Common sense demands that if President Zardari has rectified a past irregularity, Why can not others do the same? Mir Zafrullah Khan Jamali, the then Prime Minister, has drained on the exchequer to the tune of Rs. 16.7 million to perform Umra along with his cronies. Ch Shujaat Hussain, as Prime Minister, deprived the treasury of Rs 15.2 million when he led a large contingent to Holy Places. When Shaukat Aziz, our great plastic PM, occupied the throne with all his buffoonery, he too followed the godly practice of performing the Umra at State expense. The great "economist" premier wrung "only" Rs 18.7 million from treasury of the Islamic Republic. He claimed later on, that he had spent this amount out of his personal Kitty but there is no evidence to prove this claim truthful. This poor nation, the majority of which has no access even to potable water, not to speak of comforts, has a right to ask as to why these former prime ministers do not follow the example set by President Zardari. It is a simple matter of "now or never." Government, which claims to be a people's government, must ordain these extremely wealthy persons to pay the extorted public money back to the exchequer. Let the Ministry of Finance ask them. Let the Parliament pass a resolution to that effect, or prime minister office direct these defaulters to avoid further delay in doing what the president has already done.
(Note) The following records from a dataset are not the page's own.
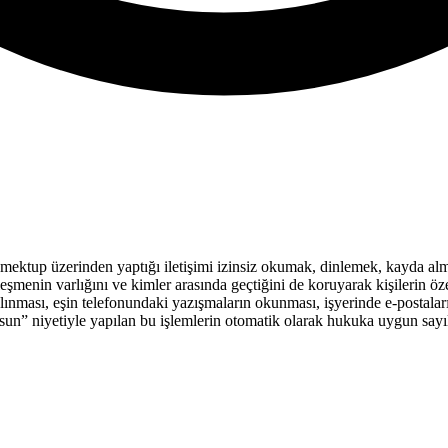
da mektup üzerinden yaptığı iletişimi izinsiz okumak, dinlemek, kayda al
menin varlığını ve kimler arasında geçtiğini de koruyarak kişilerin öz
ması, eşin telefonundaki yazışmaların okunması, işyerinde e-postaların i
olsun” niyetiyle yapılan bu işlemlerin otomatik olarak hukuka uygun say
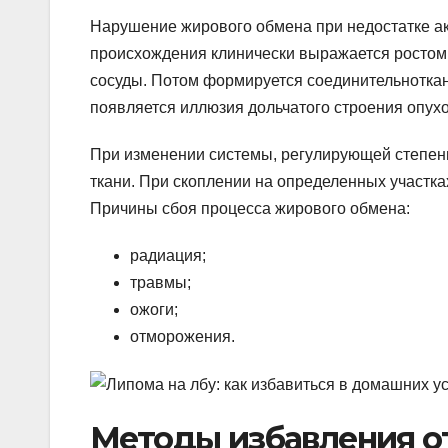
Нарушение жирового обмена при недостатке ак
происхождения клинически выражается ростом 
сосуды. Потом формируется соединительноткан
появляется иллюзия дольчатого строения опухо
При изменении системы, регулирующей степень
ткани. При скоплении на определенных участках
Причины сбоя процесса жирового обмена:
радиация;
травмы;
ожоги;
отморожения.
Методы избавления о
But if somebody thinks that the example set by President Zardari will save the exchequer from plunders in future, it is a wishful thinking unless the recoveries are made retrospectively. Tomorrow never comes. It has never come at least in this wretched country. Let Mir Zafrullah Jamali and Ch Shujaat follows the president. As for as the plastic PM Shaukat Aziz is concerned, his pecuniary lawlessness may be condoned on compassionate ground. The poor soul could not afford even an economy class air passage to Pakistan on the sad demise of his father in law! Let someone venture to draw attention of Maulana Edhi to make his two ends meet.

This brings us to another paradox. Politicians, especially public representatives, sooner or later, do get exposed. Whether it is a written off loan of enormous magnitude or a massive tax evasion, there is always a hue and cry in the parliament and consequently in the domestic and international press. But what about the wolves disguised as sheep in the herd known as bureaucracy? What about the public servants, whatever is colour of their attires, who have gained illegitimate capital out of their positions? A foreign journalist once, while writing in one of English dailies of Pakistan, had compared the jet set living of one such (retd) public servant with that of Latin American despots! The stories of 64 plots and 14 palaces are not very old. If accountability is not to be staged as mere source of entertainment for the fun-starved public, it has to be effected with retrospective effect and no holy bull is to be exempted.

Gar yih naheen to baba / Phir sab kahanian hain!